Kepala Negara menjelaskan dari 136 triliun rupiah yang terserap itu, untuk program perlindungan sosial sebesar 38 persen, lalu stimulus ke Usaha Mikro Kecil dan Menengah (UMKM) 25 persen.
Sedangkan realisasi anggaran penanganan kesehatan baru tujuh persen, program sektoral dan pemerintah daerah baru 6,5 persen, dan insentif usaha baru terealisasi 13 persen.
Atas lambannya pencairan itu, Jokowi meminta jajarannya agar segera mengatasi semua hambatan. “Kalau memang di regulasi, revisi regulasi itu agar segera ada percepatan. Lakukan shortcut, lakukan perbaikan, jangan sampai ada ego sektoral, ego daerah,” kata Kepala Negara.

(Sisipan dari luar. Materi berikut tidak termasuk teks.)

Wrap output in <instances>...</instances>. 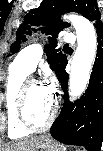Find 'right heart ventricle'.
I'll list each match as a JSON object with an SVG mask.
<instances>
[{
    "mask_svg": "<svg viewBox=\"0 0 103 151\" xmlns=\"http://www.w3.org/2000/svg\"><path fill=\"white\" fill-rule=\"evenodd\" d=\"M29 72L14 61L8 72L5 86V111L7 118V132L11 139H21L29 135V131L21 128L16 120V102L19 90Z\"/></svg>",
    "mask_w": 103,
    "mask_h": 151,
    "instance_id": "obj_1",
    "label": "right heart ventricle"
}]
</instances>
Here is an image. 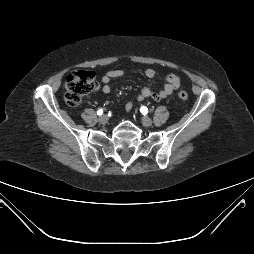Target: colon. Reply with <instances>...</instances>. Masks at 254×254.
Returning a JSON list of instances; mask_svg holds the SVG:
<instances>
[{
  "label": "colon",
  "instance_id": "5ec220e1",
  "mask_svg": "<svg viewBox=\"0 0 254 254\" xmlns=\"http://www.w3.org/2000/svg\"><path fill=\"white\" fill-rule=\"evenodd\" d=\"M95 88V74L91 71L77 70L69 74L65 83V101L71 106L79 105L82 98ZM180 101H186L188 94L185 91L178 93Z\"/></svg>",
  "mask_w": 254,
  "mask_h": 254
}]
</instances>
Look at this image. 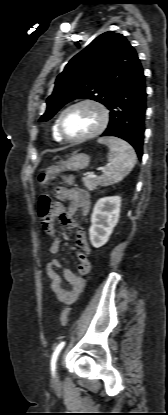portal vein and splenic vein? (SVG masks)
Returning <instances> with one entry per match:
<instances>
[{
    "instance_id": "18ae733b",
    "label": "portal vein and splenic vein",
    "mask_w": 168,
    "mask_h": 415,
    "mask_svg": "<svg viewBox=\"0 0 168 415\" xmlns=\"http://www.w3.org/2000/svg\"><path fill=\"white\" fill-rule=\"evenodd\" d=\"M99 170H101L102 172L105 171V168H100ZM88 177H96V174L94 172L89 173Z\"/></svg>"
}]
</instances>
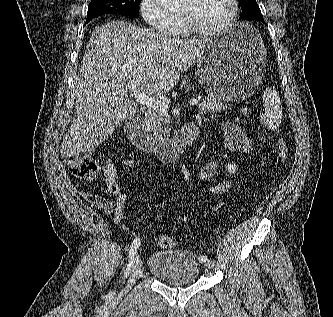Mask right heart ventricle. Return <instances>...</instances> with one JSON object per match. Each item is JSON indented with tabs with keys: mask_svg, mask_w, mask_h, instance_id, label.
I'll return each mask as SVG.
<instances>
[{
	"mask_svg": "<svg viewBox=\"0 0 333 317\" xmlns=\"http://www.w3.org/2000/svg\"><path fill=\"white\" fill-rule=\"evenodd\" d=\"M175 35L178 37H186L189 35V31L186 29L182 20L179 18H178V29L175 32Z\"/></svg>",
	"mask_w": 333,
	"mask_h": 317,
	"instance_id": "1",
	"label": "right heart ventricle"
}]
</instances>
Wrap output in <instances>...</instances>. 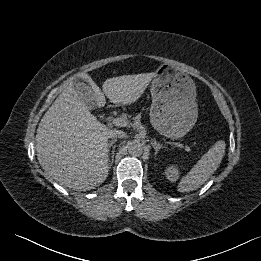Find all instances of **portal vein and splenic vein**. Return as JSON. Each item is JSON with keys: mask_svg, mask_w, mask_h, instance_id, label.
I'll list each match as a JSON object with an SVG mask.
<instances>
[{"mask_svg": "<svg viewBox=\"0 0 261 261\" xmlns=\"http://www.w3.org/2000/svg\"><path fill=\"white\" fill-rule=\"evenodd\" d=\"M113 124L115 126H119V127H126L128 125V121L126 119H124V118H115V119H113ZM178 146L182 147L187 152L191 151V149H190V147L188 145L179 143Z\"/></svg>", "mask_w": 261, "mask_h": 261, "instance_id": "portal-vein-and-splenic-vein-1", "label": "portal vein and splenic vein"}]
</instances>
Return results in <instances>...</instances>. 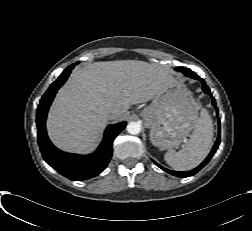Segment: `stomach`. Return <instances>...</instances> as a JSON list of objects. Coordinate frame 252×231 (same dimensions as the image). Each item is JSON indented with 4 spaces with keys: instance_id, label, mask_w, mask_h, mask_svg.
<instances>
[{
    "instance_id": "1",
    "label": "stomach",
    "mask_w": 252,
    "mask_h": 231,
    "mask_svg": "<svg viewBox=\"0 0 252 231\" xmlns=\"http://www.w3.org/2000/svg\"><path fill=\"white\" fill-rule=\"evenodd\" d=\"M198 109L191 92L175 82L156 95L141 111V116L150 127L151 142L163 149H172L181 144L195 127Z\"/></svg>"
}]
</instances>
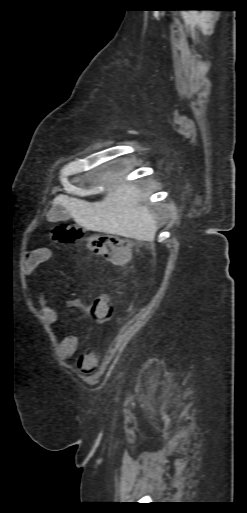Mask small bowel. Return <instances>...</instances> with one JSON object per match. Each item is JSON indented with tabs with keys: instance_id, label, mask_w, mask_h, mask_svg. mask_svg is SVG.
I'll return each instance as SVG.
<instances>
[{
	"instance_id": "obj_1",
	"label": "small bowel",
	"mask_w": 247,
	"mask_h": 513,
	"mask_svg": "<svg viewBox=\"0 0 247 513\" xmlns=\"http://www.w3.org/2000/svg\"><path fill=\"white\" fill-rule=\"evenodd\" d=\"M50 255V251L48 249H40L31 254L27 255L24 259L23 264V272L26 277H29L33 274V272L48 259ZM99 300V299H96ZM38 301L40 304V315L43 323L51 327L57 321V312L50 305L46 295L44 293H40L38 296ZM91 304V303H90ZM90 304L84 303L82 299H74L73 306L79 308L84 313L88 314L91 318L93 316L90 313ZM79 340L75 335H67L62 338L58 344V353L59 357L62 360H66L72 357L78 348ZM96 363V357L92 354H87L82 357L78 363V368L81 372L87 373L90 372Z\"/></svg>"
}]
</instances>
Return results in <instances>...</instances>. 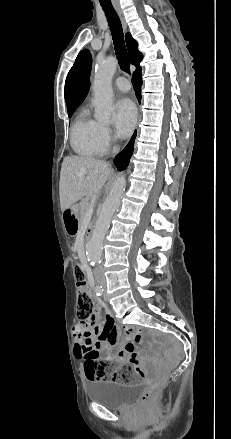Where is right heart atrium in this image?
Masks as SVG:
<instances>
[{
	"mask_svg": "<svg viewBox=\"0 0 231 439\" xmlns=\"http://www.w3.org/2000/svg\"><path fill=\"white\" fill-rule=\"evenodd\" d=\"M96 137L102 151L108 149L113 142L110 128L101 123H98Z\"/></svg>",
	"mask_w": 231,
	"mask_h": 439,
	"instance_id": "right-heart-atrium-1",
	"label": "right heart atrium"
}]
</instances>
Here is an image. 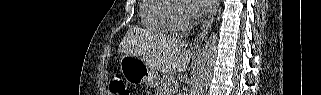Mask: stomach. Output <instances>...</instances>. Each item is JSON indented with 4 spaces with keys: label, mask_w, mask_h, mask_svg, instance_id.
<instances>
[{
    "label": "stomach",
    "mask_w": 321,
    "mask_h": 95,
    "mask_svg": "<svg viewBox=\"0 0 321 95\" xmlns=\"http://www.w3.org/2000/svg\"><path fill=\"white\" fill-rule=\"evenodd\" d=\"M120 71L123 78L130 84H146L152 87L158 80V72L137 56L122 55Z\"/></svg>",
    "instance_id": "stomach-1"
}]
</instances>
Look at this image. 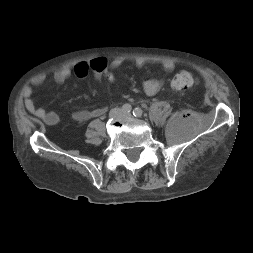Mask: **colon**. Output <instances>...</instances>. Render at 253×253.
<instances>
[{
  "label": "colon",
  "instance_id": "obj_1",
  "mask_svg": "<svg viewBox=\"0 0 253 253\" xmlns=\"http://www.w3.org/2000/svg\"><path fill=\"white\" fill-rule=\"evenodd\" d=\"M90 69L98 80L115 81V75L108 68V61L103 57L94 58L89 62ZM196 84L195 78L188 72H180L172 79V87L177 90H186Z\"/></svg>",
  "mask_w": 253,
  "mask_h": 253
}]
</instances>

Para Menteri dan Pimpinan Lembaga diminta bekerja ekstra keras dan memahami betul situasi krisis ekonomi dan kesehatan yang sedang melanda Tanah Air.
“Saya ingin di setiap posko yang ada, baik di Badan Nasional Penanggulangan Bencana (BNPB) di pusat, di daerah, di Komite kelihatan sangat sibuk ke sana, ke sini, ke sana, ke sini, gitu loh, aura krisisnya ada,” kata Presiden.

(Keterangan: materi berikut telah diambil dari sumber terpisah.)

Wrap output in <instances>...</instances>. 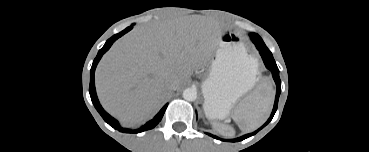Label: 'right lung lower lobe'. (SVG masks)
<instances>
[{
  "mask_svg": "<svg viewBox=\"0 0 369 152\" xmlns=\"http://www.w3.org/2000/svg\"><path fill=\"white\" fill-rule=\"evenodd\" d=\"M133 28V26H130L128 28H126L125 30H123L122 32L112 36L109 40H107V42L105 43V45L103 46L102 49L99 50L95 60L93 61V65L91 67V71H90V87H89V93L91 96V100L95 106V108L97 109V111L99 112V114L103 117V119L105 120V122H107L110 126H112L114 129H117L120 132H128V133H139V132H143L149 129L154 128L162 119L165 110L167 108L166 104L161 110L160 112L149 122H147L144 126H142L139 129L136 130H130V129H126L123 128L119 125L118 121L115 120L113 117H111L107 112L104 111V109L101 107L97 95H96V90H95V83H94V72H95V68L99 62V60L101 59L102 55L111 47V45L113 44V42L118 39L119 37H121L122 35H124L125 33H127L128 31H130Z\"/></svg>",
  "mask_w": 369,
  "mask_h": 152,
  "instance_id": "obj_1",
  "label": "right lung lower lobe"
}]
</instances>
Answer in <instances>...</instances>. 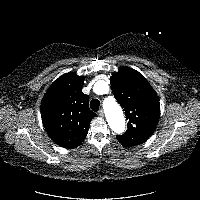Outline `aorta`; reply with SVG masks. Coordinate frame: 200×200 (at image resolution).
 Instances as JSON below:
<instances>
[{"mask_svg":"<svg viewBox=\"0 0 200 200\" xmlns=\"http://www.w3.org/2000/svg\"><path fill=\"white\" fill-rule=\"evenodd\" d=\"M103 107L109 126L115 132L122 133L125 127V120L121 107L113 98L105 99Z\"/></svg>","mask_w":200,"mask_h":200,"instance_id":"1","label":"aorta"}]
</instances>
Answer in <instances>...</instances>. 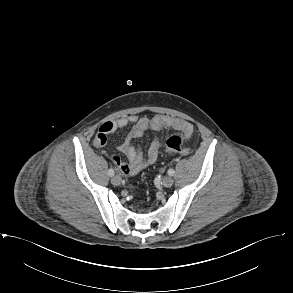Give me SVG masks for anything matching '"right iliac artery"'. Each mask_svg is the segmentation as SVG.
I'll list each match as a JSON object with an SVG mask.
<instances>
[{"mask_svg":"<svg viewBox=\"0 0 293 293\" xmlns=\"http://www.w3.org/2000/svg\"><path fill=\"white\" fill-rule=\"evenodd\" d=\"M108 175L109 176H113L114 175V170L113 169H109L108 170Z\"/></svg>","mask_w":293,"mask_h":293,"instance_id":"obj_1","label":"right iliac artery"}]
</instances>
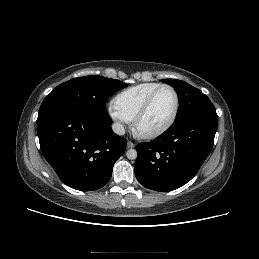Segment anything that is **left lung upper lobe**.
<instances>
[{"instance_id":"1","label":"left lung upper lobe","mask_w":259,"mask_h":259,"mask_svg":"<svg viewBox=\"0 0 259 259\" xmlns=\"http://www.w3.org/2000/svg\"><path fill=\"white\" fill-rule=\"evenodd\" d=\"M161 81L174 87L178 93L180 105L175 120L193 114L217 116L214 105L199 89L182 80L162 79Z\"/></svg>"}]
</instances>
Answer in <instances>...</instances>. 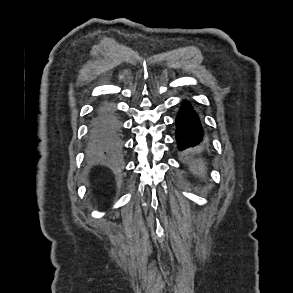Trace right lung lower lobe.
Wrapping results in <instances>:
<instances>
[{"label": "right lung lower lobe", "instance_id": "1", "mask_svg": "<svg viewBox=\"0 0 293 293\" xmlns=\"http://www.w3.org/2000/svg\"><path fill=\"white\" fill-rule=\"evenodd\" d=\"M89 139L97 151L115 156L121 149V122L114 107L104 103L98 106L91 120Z\"/></svg>", "mask_w": 293, "mask_h": 293}]
</instances>
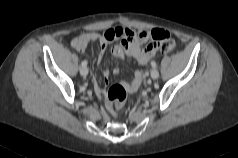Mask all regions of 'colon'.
<instances>
[{"label":"colon","instance_id":"1","mask_svg":"<svg viewBox=\"0 0 238 158\" xmlns=\"http://www.w3.org/2000/svg\"><path fill=\"white\" fill-rule=\"evenodd\" d=\"M159 47L162 52L166 53L174 50L176 44L169 35H165L160 39ZM105 98L108 101L109 109L113 113L120 112L126 103L127 89L121 84H115L105 93Z\"/></svg>","mask_w":238,"mask_h":158}]
</instances>
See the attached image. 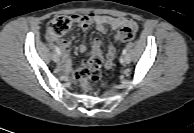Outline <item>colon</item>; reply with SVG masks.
I'll return each mask as SVG.
<instances>
[{"mask_svg":"<svg viewBox=\"0 0 194 133\" xmlns=\"http://www.w3.org/2000/svg\"><path fill=\"white\" fill-rule=\"evenodd\" d=\"M72 19L68 16H59L50 21L48 25V32L54 36L59 37L65 34L71 27ZM135 37V32L131 28H123L117 35L116 39L121 42H127L133 40ZM103 64V56L100 50H94L92 56L87 62L76 69L74 76L86 89L87 80L91 79L93 81L101 82L102 74L101 67Z\"/></svg>","mask_w":194,"mask_h":133,"instance_id":"obj_1","label":"colon"}]
</instances>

Usai mendapat pengarahan, Menteri Koordinator bidang Perekonomian, Airlangga Hartarto, mengatakan pemerintah akan melakukan langkah extraordinary untuk mendorong pemulihan ekonomi di kuartal ketiga dan keempat 2020. “Belanja pemerintah secara besar-besaran juga akan didorong sehingga permintaan dalam negeri meningkat dan dunia usaha tergerak untuk berinvestasi,” kata Airlangga.
Menurut Airlangga, dari total anggaran 695,2 triliun rupiah untuk penanganan Covid-19, sebesar 87,55 triliun rupiah diperuntukkan bagi kesehatan, terutama penanganan langsung Covid-19. Sedangkan untuk program PEN sebesar 607,65 triliun rupiah yang terdiri dari perlindungan sosial sebesar 203,90 triliun rupiah, insentif usaha 120,61 triliun rupiah, Usaha Mikro, Kecil, dan Menengah (UMKM) 123,46 triliun rupiah, pembiayaan korporasi 53,57 triliun rupiah, serta sektoral dan pemda sebesar 106,11 triliun rupiah.

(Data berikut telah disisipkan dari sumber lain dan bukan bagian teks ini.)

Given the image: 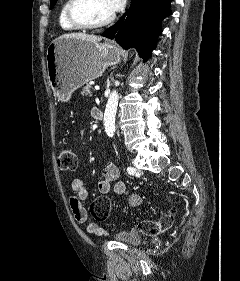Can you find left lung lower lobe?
<instances>
[{
  "mask_svg": "<svg viewBox=\"0 0 240 281\" xmlns=\"http://www.w3.org/2000/svg\"><path fill=\"white\" fill-rule=\"evenodd\" d=\"M172 0H133L123 18L101 35L115 39L124 49L136 48L148 60L155 48L161 21L171 15Z\"/></svg>",
  "mask_w": 240,
  "mask_h": 281,
  "instance_id": "obj_1",
  "label": "left lung lower lobe"
}]
</instances>
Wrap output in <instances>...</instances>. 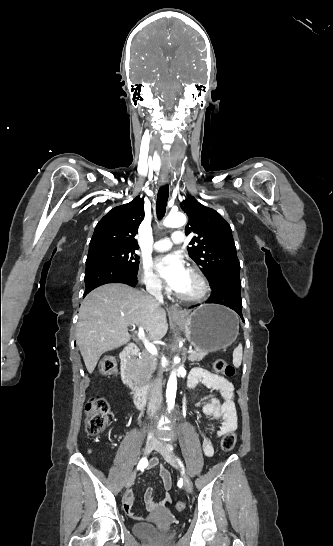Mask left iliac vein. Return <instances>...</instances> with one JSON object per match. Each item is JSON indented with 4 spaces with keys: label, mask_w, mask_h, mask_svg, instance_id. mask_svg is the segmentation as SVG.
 <instances>
[{
    "label": "left iliac vein",
    "mask_w": 333,
    "mask_h": 546,
    "mask_svg": "<svg viewBox=\"0 0 333 546\" xmlns=\"http://www.w3.org/2000/svg\"><path fill=\"white\" fill-rule=\"evenodd\" d=\"M155 449L164 457V459L173 467L178 468V464L174 457L173 451L169 444L163 443L161 441H156ZM184 488L187 492L191 493L193 490V484L189 477L184 475Z\"/></svg>",
    "instance_id": "left-iliac-vein-1"
}]
</instances>
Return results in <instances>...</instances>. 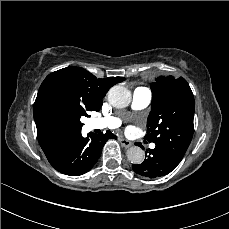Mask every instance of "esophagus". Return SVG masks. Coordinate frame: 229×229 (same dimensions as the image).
I'll use <instances>...</instances> for the list:
<instances>
[{
	"mask_svg": "<svg viewBox=\"0 0 229 229\" xmlns=\"http://www.w3.org/2000/svg\"><path fill=\"white\" fill-rule=\"evenodd\" d=\"M120 144L124 147V148H129L132 146V142L125 139V138H120Z\"/></svg>",
	"mask_w": 229,
	"mask_h": 229,
	"instance_id": "34e87169",
	"label": "esophagus"
}]
</instances>
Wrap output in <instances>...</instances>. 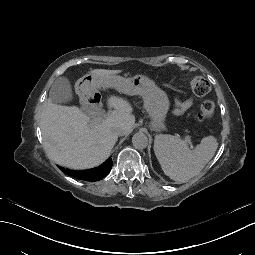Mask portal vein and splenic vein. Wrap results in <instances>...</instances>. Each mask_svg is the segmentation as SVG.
<instances>
[{
    "label": "portal vein and splenic vein",
    "mask_w": 255,
    "mask_h": 255,
    "mask_svg": "<svg viewBox=\"0 0 255 255\" xmlns=\"http://www.w3.org/2000/svg\"><path fill=\"white\" fill-rule=\"evenodd\" d=\"M105 118H110V113H105ZM100 120H103V115H98V117H94V122H99ZM185 141L188 143V146L190 148H193L195 146V143L192 141V137L190 135H187L185 137Z\"/></svg>",
    "instance_id": "18ae733b"
}]
</instances>
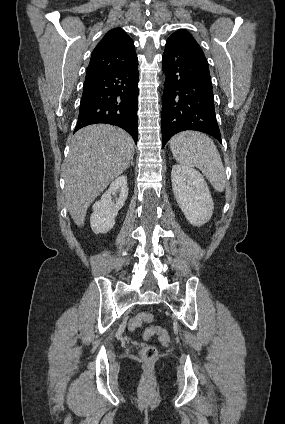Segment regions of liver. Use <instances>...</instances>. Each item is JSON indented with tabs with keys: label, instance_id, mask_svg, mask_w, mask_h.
I'll return each mask as SVG.
<instances>
[{
	"label": "liver",
	"instance_id": "liver-1",
	"mask_svg": "<svg viewBox=\"0 0 285 424\" xmlns=\"http://www.w3.org/2000/svg\"><path fill=\"white\" fill-rule=\"evenodd\" d=\"M134 141L119 127L86 126L71 139L64 178L67 209L77 226H83L88 207L130 165Z\"/></svg>",
	"mask_w": 285,
	"mask_h": 424
}]
</instances>
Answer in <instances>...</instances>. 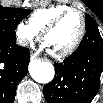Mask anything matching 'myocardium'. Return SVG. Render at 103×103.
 I'll return each instance as SVG.
<instances>
[{
  "label": "myocardium",
  "mask_w": 103,
  "mask_h": 103,
  "mask_svg": "<svg viewBox=\"0 0 103 103\" xmlns=\"http://www.w3.org/2000/svg\"><path fill=\"white\" fill-rule=\"evenodd\" d=\"M72 13H77L80 16V19H81L80 32H79L77 38L74 40V42L66 49H64L60 52L49 51L51 56H53L56 59H63V58L70 56L80 46V44L83 41L84 36L86 34V30H87V22H86L85 13L78 8H68V9L64 10L63 12H61L60 14H58L56 17H54L41 31V38L44 39L45 36L49 32H51L54 28H56L59 25V23L66 16H68L69 14H72Z\"/></svg>",
  "instance_id": "f54148a6"
}]
</instances>
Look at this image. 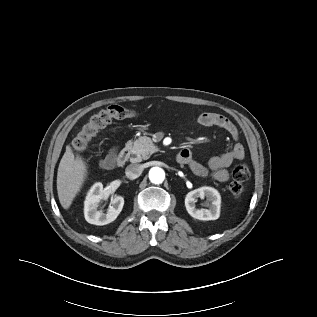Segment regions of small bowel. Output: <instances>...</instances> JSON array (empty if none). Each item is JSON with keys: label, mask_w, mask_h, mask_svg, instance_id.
Returning a JSON list of instances; mask_svg holds the SVG:
<instances>
[{"label": "small bowel", "mask_w": 317, "mask_h": 317, "mask_svg": "<svg viewBox=\"0 0 317 317\" xmlns=\"http://www.w3.org/2000/svg\"><path fill=\"white\" fill-rule=\"evenodd\" d=\"M198 122L202 126L212 127L216 126L224 129L229 135L236 141L231 150L219 155L211 157L206 165H203L196 161L192 153L188 149L184 151L188 152V156L184 159L182 164H186L190 167L194 174L206 177L211 176L214 180L219 182H225L229 179V167L234 161L243 160L245 157V149L238 141L239 131L236 125L226 116L214 112H203L198 116ZM114 150L109 155L100 161L103 167L106 166L107 160L114 157Z\"/></svg>", "instance_id": "1"}]
</instances>
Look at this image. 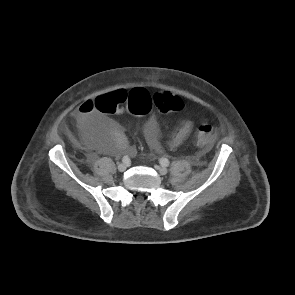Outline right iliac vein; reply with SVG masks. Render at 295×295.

“Untuk mengakselerasi pelaksanaan kebijakan dan program PEN, saat ini proses penyelesaian Rancangan Peraturan Pemerintah (RPP) Perubahan PP 23/2020 sudah memasuki tahap akhir. Perubahan ini dilakukan terutama untuk mengoptimalkan penggunaan modalitas dalam rangka PEN,” kata Airlangga.
Akurasi Data
Ekonom dari Unika Atma Jaya, Jakarta, Y B Suhartoko, menilai penyebab penyerapan dana PEN belum optimal disebabkan oleh emapat hal. Pertama, akurasi dan ketersediaan data yang tidak memadai sehingga menimbulkan keraguan dan membutuhkan waktu lebih lama untuk verifikasi.
“Kedua, ada ketakutan para pengambil keputusan penyaluran dana melanggar standar operasional prosedur (SOP) dan bisa dituduh melakukan pelanggaran-pelanggaran yang dikaitkan dengan penyalahgunaan keuangan negara,” kata Suhartoko.
Ketiga peraturan pelaksana dan petunjuk teknis implementasi kebijakan tidak segera terbit, sehingga takut mengeksekusi anggaran. “Terakhir, barangkali ketersediaan dana tidak memadai,” kata Suhartoko.
Dia mengimbau agar frekuensi monitoring dan evaluasi lebih sering dilakukan dengan melibatkan lembaga profesional dan asosiasi serta mempercepat keluarnya peraturan pelaksanaan.